Más allá de las competiciones licenciadas, la Master Liga sigue siendo el modo de juego más atractivo a pesar de no ser, precisamente, el más realista. Sigue en la línea que nos tiene acostumbrados de años anteriores, añadiendo, además, la posibilidad de jugar en red con nuestro equipo. Otro modo ya consolidado es el de convertirse en una leyenda del fútbol profesional, en el que gracias a nuestra habilidad a la hora controlar nuestro jugador, previamente personalizado a nuestro gusto, seremos capaces de formar parte de los equipos más poderosos del planeta y erigirnos como el nuevo Messi. La novedad más suculenta, sin embargo, llega con la incorporación de un modo cooperativo online de hasta ocho personas, cuatro contra cuatro.

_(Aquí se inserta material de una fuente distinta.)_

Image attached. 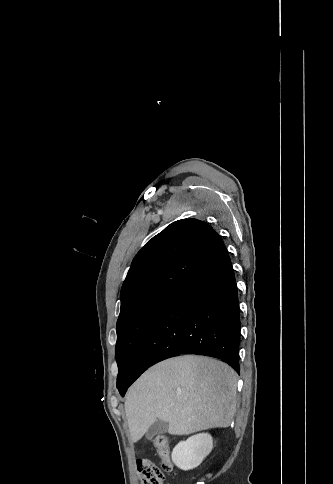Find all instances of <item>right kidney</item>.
Here are the masks:
<instances>
[{
    "label": "right kidney",
    "mask_w": 333,
    "mask_h": 484,
    "mask_svg": "<svg viewBox=\"0 0 333 484\" xmlns=\"http://www.w3.org/2000/svg\"><path fill=\"white\" fill-rule=\"evenodd\" d=\"M213 448V439L208 433H201L178 443L172 452V460L182 470L198 467Z\"/></svg>",
    "instance_id": "right-kidney-1"
}]
</instances>
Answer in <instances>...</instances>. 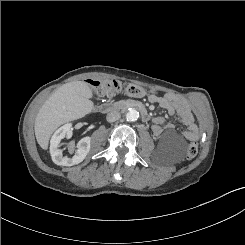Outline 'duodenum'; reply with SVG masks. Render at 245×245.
<instances>
[{
    "mask_svg": "<svg viewBox=\"0 0 245 245\" xmlns=\"http://www.w3.org/2000/svg\"><path fill=\"white\" fill-rule=\"evenodd\" d=\"M122 108H136L142 115L145 121L149 120V114L146 107L137 101H123L117 103H104L101 105L100 110L104 113L112 112Z\"/></svg>",
    "mask_w": 245,
    "mask_h": 245,
    "instance_id": "obj_1",
    "label": "duodenum"
}]
</instances>
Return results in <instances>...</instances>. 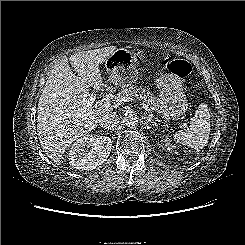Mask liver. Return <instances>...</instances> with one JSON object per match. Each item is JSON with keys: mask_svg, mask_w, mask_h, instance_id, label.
Wrapping results in <instances>:
<instances>
[{"mask_svg": "<svg viewBox=\"0 0 245 245\" xmlns=\"http://www.w3.org/2000/svg\"><path fill=\"white\" fill-rule=\"evenodd\" d=\"M115 50L116 46H109L81 51L55 62L39 98L37 132L43 150L56 165L62 164L65 150L76 139L91 132L102 116L112 112L107 97L96 103L89 116H76L88 100L89 85L96 90L104 86L99 65ZM68 60L78 76L71 71Z\"/></svg>", "mask_w": 245, "mask_h": 245, "instance_id": "obj_1", "label": "liver"}]
</instances>
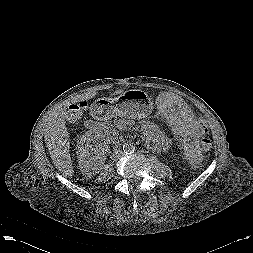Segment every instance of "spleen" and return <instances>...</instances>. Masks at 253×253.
Here are the masks:
<instances>
[{
	"label": "spleen",
	"instance_id": "1",
	"mask_svg": "<svg viewBox=\"0 0 253 253\" xmlns=\"http://www.w3.org/2000/svg\"><path fill=\"white\" fill-rule=\"evenodd\" d=\"M155 109L166 129L181 145V160L192 167L202 165L208 156L207 148L201 142L204 130L186 100L176 93H165L158 98Z\"/></svg>",
	"mask_w": 253,
	"mask_h": 253
}]
</instances>
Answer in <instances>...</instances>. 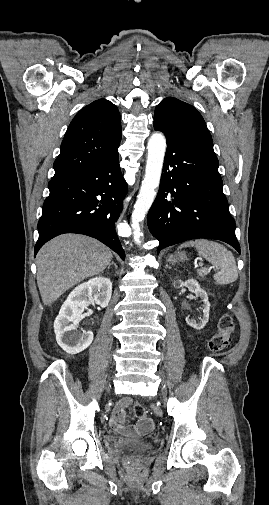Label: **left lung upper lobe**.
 I'll list each match as a JSON object with an SVG mask.
<instances>
[{
    "instance_id": "5c2ea615",
    "label": "left lung upper lobe",
    "mask_w": 269,
    "mask_h": 505,
    "mask_svg": "<svg viewBox=\"0 0 269 505\" xmlns=\"http://www.w3.org/2000/svg\"><path fill=\"white\" fill-rule=\"evenodd\" d=\"M154 120L165 125L195 129L211 137L201 114L190 104L173 97L163 99L156 106Z\"/></svg>"
}]
</instances>
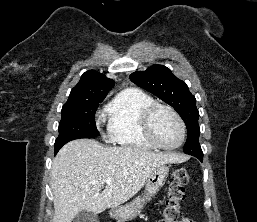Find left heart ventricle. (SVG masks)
<instances>
[{
  "label": "left heart ventricle",
  "instance_id": "left-heart-ventricle-1",
  "mask_svg": "<svg viewBox=\"0 0 257 222\" xmlns=\"http://www.w3.org/2000/svg\"><path fill=\"white\" fill-rule=\"evenodd\" d=\"M157 140L166 146L176 145L180 141V127L175 117L167 110H159L152 121Z\"/></svg>",
  "mask_w": 257,
  "mask_h": 222
}]
</instances>
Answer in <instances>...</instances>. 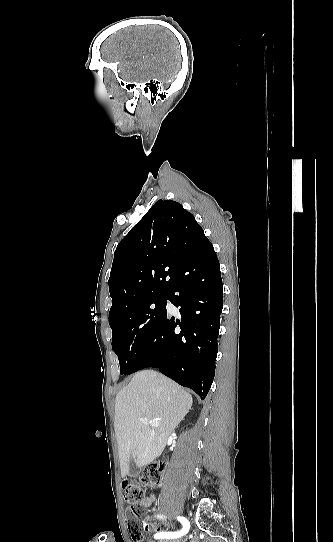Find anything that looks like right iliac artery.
Segmentation results:
<instances>
[{"instance_id": "obj_1", "label": "right iliac artery", "mask_w": 333, "mask_h": 542, "mask_svg": "<svg viewBox=\"0 0 333 542\" xmlns=\"http://www.w3.org/2000/svg\"><path fill=\"white\" fill-rule=\"evenodd\" d=\"M160 518H162V516H158ZM177 519L183 524V529L179 532H159V533H156L154 535V537L156 539H163V538H166V539H173V538H178V537H181L183 535H185L188 531H189V528H190V525H189V522L186 518L184 517H177Z\"/></svg>"}]
</instances>
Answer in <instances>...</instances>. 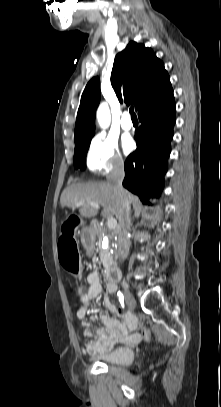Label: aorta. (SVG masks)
I'll list each match as a JSON object with an SVG mask.
<instances>
[{
    "instance_id": "aorta-1",
    "label": "aorta",
    "mask_w": 221,
    "mask_h": 407,
    "mask_svg": "<svg viewBox=\"0 0 221 407\" xmlns=\"http://www.w3.org/2000/svg\"><path fill=\"white\" fill-rule=\"evenodd\" d=\"M97 121L101 128L105 129L110 124V111L106 103H102L97 111Z\"/></svg>"
}]
</instances>
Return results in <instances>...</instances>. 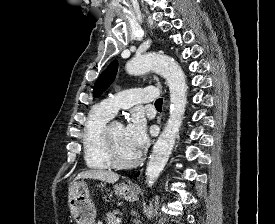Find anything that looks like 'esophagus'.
Masks as SVG:
<instances>
[{"mask_svg": "<svg viewBox=\"0 0 275 224\" xmlns=\"http://www.w3.org/2000/svg\"><path fill=\"white\" fill-rule=\"evenodd\" d=\"M160 120H161V119L159 118V119H158V122H159V123H160Z\"/></svg>", "mask_w": 275, "mask_h": 224, "instance_id": "34e87169", "label": "esophagus"}]
</instances>
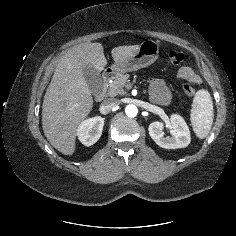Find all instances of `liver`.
<instances>
[{"label":"liver","mask_w":236,"mask_h":236,"mask_svg":"<svg viewBox=\"0 0 236 236\" xmlns=\"http://www.w3.org/2000/svg\"><path fill=\"white\" fill-rule=\"evenodd\" d=\"M139 46L113 48V60L120 62L131 57ZM107 63L102 44L87 42L68 49L56 65L43 100L42 127L50 144L64 155L75 152L78 127L93 107L83 67L91 65L103 71Z\"/></svg>","instance_id":"obj_1"}]
</instances>
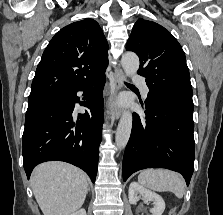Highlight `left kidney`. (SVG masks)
Wrapping results in <instances>:
<instances>
[{
	"label": "left kidney",
	"mask_w": 223,
	"mask_h": 215,
	"mask_svg": "<svg viewBox=\"0 0 223 215\" xmlns=\"http://www.w3.org/2000/svg\"><path fill=\"white\" fill-rule=\"evenodd\" d=\"M138 193H140L142 199H146V201H153L154 205L150 209L152 215H162L165 209V201L161 195H158L155 191H151V189H146L143 185H139L137 181H132L129 185L130 203H136V201H138Z\"/></svg>",
	"instance_id": "5707ae66"
}]
</instances>
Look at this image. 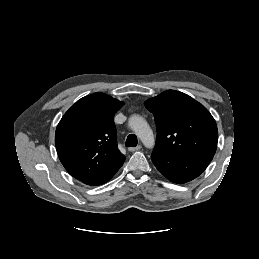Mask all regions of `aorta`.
<instances>
[{"label":"aorta","instance_id":"obj_1","mask_svg":"<svg viewBox=\"0 0 259 259\" xmlns=\"http://www.w3.org/2000/svg\"><path fill=\"white\" fill-rule=\"evenodd\" d=\"M128 124L145 147L152 148L154 146L155 140L153 132L143 117L140 115H132L129 118Z\"/></svg>","mask_w":259,"mask_h":259}]
</instances>
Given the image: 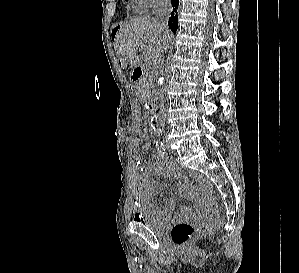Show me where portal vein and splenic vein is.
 <instances>
[{"label":"portal vein and splenic vein","mask_w":299,"mask_h":273,"mask_svg":"<svg viewBox=\"0 0 299 273\" xmlns=\"http://www.w3.org/2000/svg\"><path fill=\"white\" fill-rule=\"evenodd\" d=\"M141 48H146V45H141ZM146 61L151 63L153 61V59L149 56V57H146Z\"/></svg>","instance_id":"portal-vein-and-splenic-vein-1"}]
</instances>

Esta edición cuenta con una novedad relativa, hablamos del retorno de un modo de entrenamiento que desapareció de un día para otro y que ahora vuelve de forma suficientemente completa y divertida, gracias a él podremos poner en práctica nuestras habilidades y estrategias a balón parado.

Visualmente, si bien es cierto que el motor gráfico está anticuado, el trabajo realizado es loable. Los estadios son espectaculares gracias a su fantástica iluminación y su alto grado de detallismo (cámaras de televisión, agentes de seguridad, banquetas con entrenadores dando órdenes en las áreas técnicas, etcétera). Los modelados de los jugadores también han mejorado sustancialmente a lo largo de las últimas entregas, y llegan a ofrecer una fidelización realmente impactante gracias, en gran medida, a una gran representación facial y una buena proporcionalidad de los modelados.

Desgraciadamente, todo cambia cuando la pelota se pone en movimiento, el realismo obtenido gracias al buen trabajo anteriormente mencionado queda sesgado por culpa de unas animaciones extraordinariamente robóticas y un comportamiento del esférico algo extraño. Las físicas y las animaciones siguen dando batalla a Konami, con el salto de generación aún no han sido capaces de obtener un resultado conforme a la potencia del hardware actual. De hecho, parece claro que la mejora definitiva no llegará hasta la implementación de un motor gráfico totalmente nuevo.